Your task:
Find every line in the records below that contains the word "hành", and copy each such line.
---*---
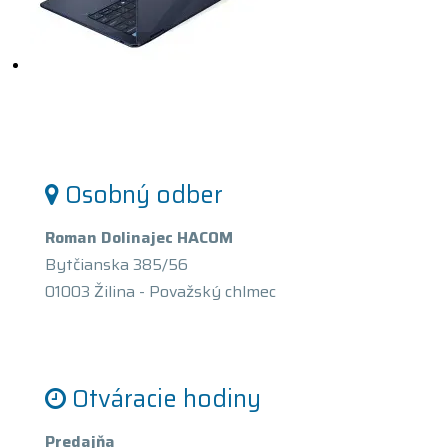
Osobný odber
Roman Dolinajec HACOM
Bytčianska 385/56
01003 Žilina - Považský chlmec
Otváracie hodiny
Predajňa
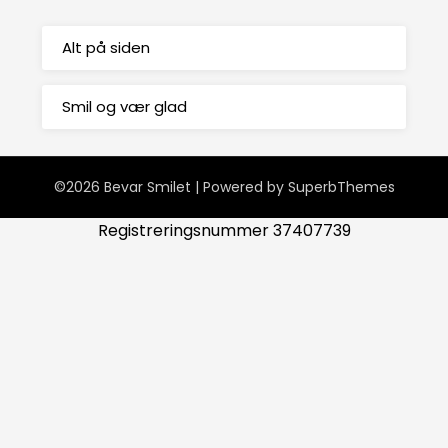
Alt på siden
Smil og vær glad
©2026 Bevar Smilet
| Powered by
SuperbThemes
Registreringsnummer 37407739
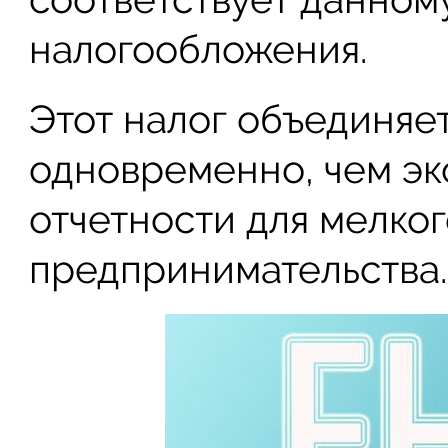
налогообложения.
Этот налог объединяет
одновременно, чем эк
отчетности для мелког
предпринимательства.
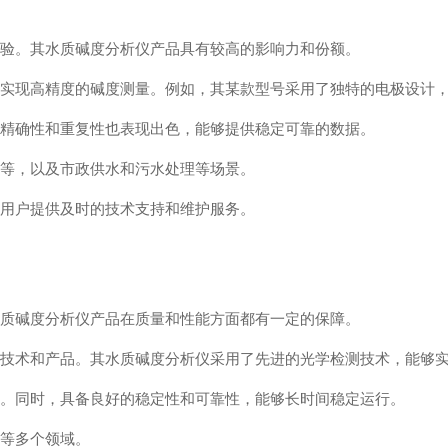
经验。其水质碱度分析仪产品具有较高的影响力和份额。
够实现高精度的碱度测量。例如，其某款型号采用了独特的电极设计
。精确性和重复性也表现出色，能够提供稳定可靠的数据。
药等，以及市政供水和污水处理等场景。
为用户提供及时的技术支持和维护服务。
水质碱度分析仪产品在质量和性能方面都有一定的保障。
的技术和产品。其水质碱度分析仪采用了先进的光学检测技术，能够
便。同时，具备良好的稳定性和可靠性，能够长时间稳定运行。
料等多个领域。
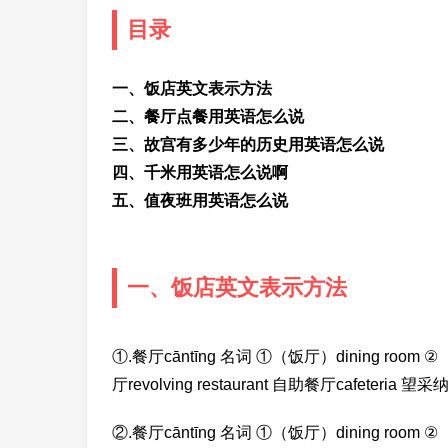
目录
一、饭店英文表示方法
二、餐厅点餐用英语怎么说
三、故宫有多少年的历史用英语怎么说
四、千米用英语怎么说啊
五、值夜班用英语怎么说
一、饭店英文表示方法
①.餐厅cāntīng 名词 ①（饭厅）dining room ②（
厅revolving restaurant 自助餐厅cafeteria 
②.餐厅cāntīng 名词 ①（饭厅）dining room ②（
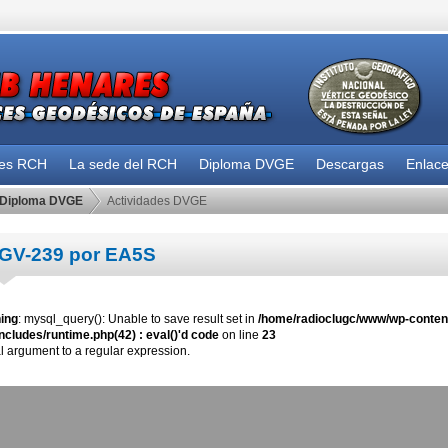
des RCH
La sede del RCH
Diploma DVGE
Descargas
Enlac
Diploma DVGE
Actividades DVGE
GV-239 por EA5S
ing
: mysql_query(): Unable to save result set in
/home/radioclugc/www/wp-content
ncludes/runtime.php(42) : eval()'d code
on line
23
al argument to a regular expression.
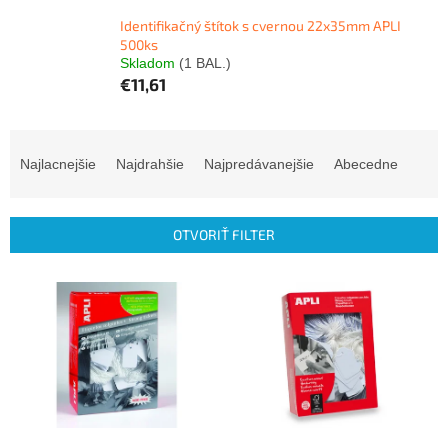
Identifikačný štítok s cvernou 22x35mm APLI
500ks
Skladom
(1 BAL.)
€11,61
R
a
Najlacnejšie
Najdrahšie
Najpredávanejšie
Abecedne
d
e
n
OTVORIŤ FILTER
i
e
V
p
ý
r
p
o
i
d
s
u
p
k
r
t
o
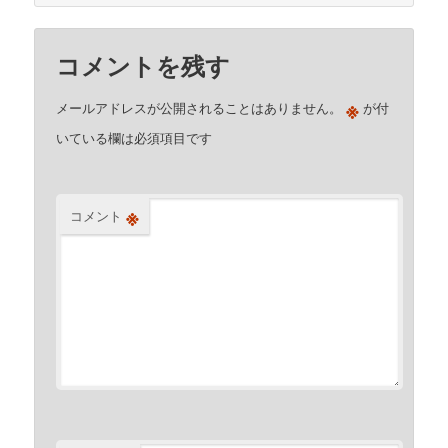
コメントを残す
※
メールアドレスが公開されることはありません。
が付
いている欄は必須項目です
※
コメント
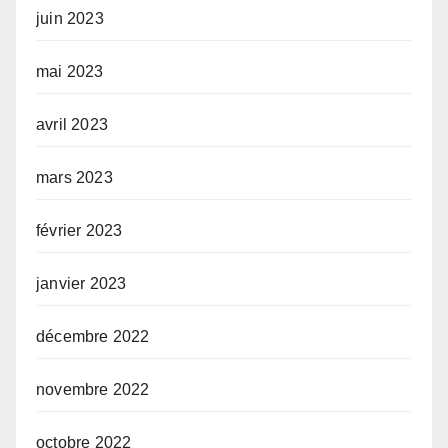
juin 2023
mai 2023
avril 2023
mars 2023
février 2023
janvier 2023
décembre 2022
novembre 2022
octobre 2022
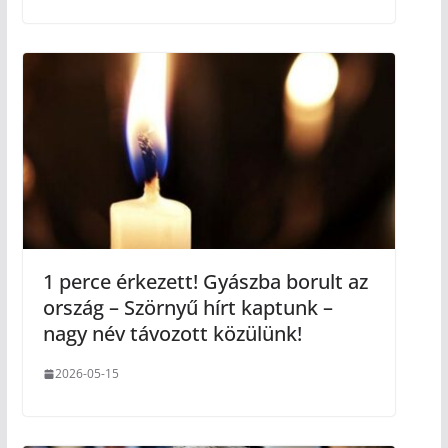
1 perce érkezett! Gyászba borult az
ország – Szörnyű hírt kaptunk –
nagy név távozott közülünk!
2026-05-15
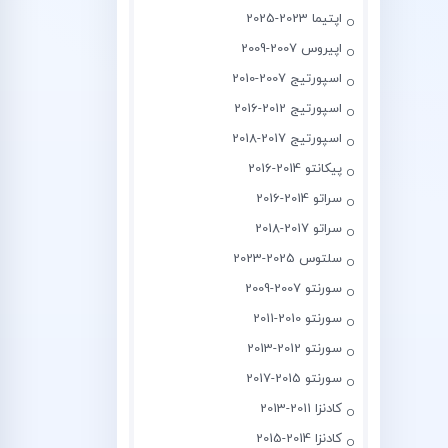
اپتیما 2023-2025
اپیروس 2007-2009
اسپورتیج 2007-2010
اسپورتیج 2012-2016
اسپورتیج 2017-2018
پیکانتو 2014-2016
سراتو 2014-2016
سراتو 2017-2018
سلتوس 2025-2023
سورنتو 2007-2009
سورنتو 2010-2011
سورنتو 2012-2013
سورنتو 2015-2017
کادنزا 2011-2013
کادنزا 2014-2015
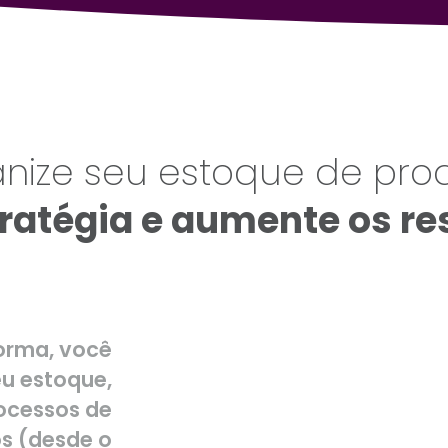
nize seu estoque de pro
ratégia e aumente os re
orma, você
eu estoque,
ocessos de
s (desde o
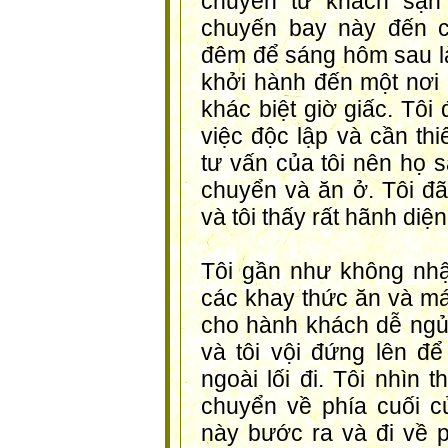
chuyển từ khách sạn
chuyến bay này đến c
đêm để sáng hôm sau là 
khởi hành đến một nơi 
khác biệt giờ giấc. Tô
việc độc lập và cần thi
tư vấn của tôi nên họ s
chuyển và ăn ở. Tôi đã
và tôi thấy rất hãnh diện
Tôi gần như không nhận 
các khay thức ăn và má
cho hành khách dễ ngủ
và tôi vội đứng lên 
ngoài lối đi. Tôi nhìn 
chuyển về phía cuối c
này bước ra và đi về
---*---
Result of this task:
khởi hành đến một nơi 
cho hành khách dễ ngủ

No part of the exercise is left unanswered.